One of our French neighbours recently had a major health scare and therefore decided to take early retirement. Upon retirement they had always planned to relocate from our isolated hamlet to a town or village with facilities within walking distance and found an ideal house about 10km away. It was a ‘New build’ in the grounds of an existing property that had been intended for the owner’s son but after University he had found a job elseware so the parents decided to sell it.


They bought the property through an agent who had copies of the Architects drawings and all the permits etc so everything appeared to be ok; the Notaire was happy and at the signing reminded both parties that as a New Build it was covered by the statutory 10 year guarantees. Apparently the look on the vendors face at this point should have sounded warning bells but it didn’t!


They moved in during early summer and were very happy until come winter they found the place difficult to keep warm and thought they could see a perceptible dip in the roof apex. Measurements in the attic proved this to be true so they checked the plans and found there were several less roof trusses than shown on the drawing and the walls were 50mm thinner than the design spec.

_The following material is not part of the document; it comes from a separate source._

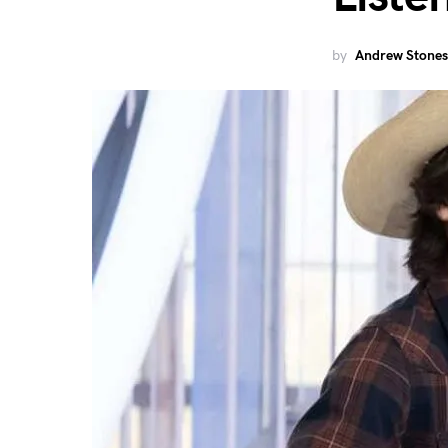
by
Andrew Stones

They spoke to the vendor who informed them that as far as he was concerned it was not a New Build but a Renovation, it had been built mainly by himself on an existing base layed several years before for an agricultural building that had never been built, therefore there was no 10 year guarantee and it was entirely there problem. They immediately contacted an independent expert who carried out a full survey and as a result of the long list of faults he found collected up all the paperwork and sought advice, this resulted in them taking action against the Vendor, the Agent, the Notaire and the Architect.


Two and a half years down the road and they have finally got a ruling in there favour, the Notaire and Architect were found to be blameless, the Agent heavily criticised but the Vendor has been held totally responsible. It has been classified as a New Build and he must either buy back the property at ‘current market value’, to be set by the court, or have the property entirely rebuilt using a site agent appointed by the court.

Originally they wanted it rebuilt but although they like the location and have made many new friends they have chosen to sell the property back as they just can’t face effectively putting there lives on hold for a further couple of years while all the work takes place.


There is however a question mark over whether the vendor now has the money or assets for either option so this case could well be far from over yet!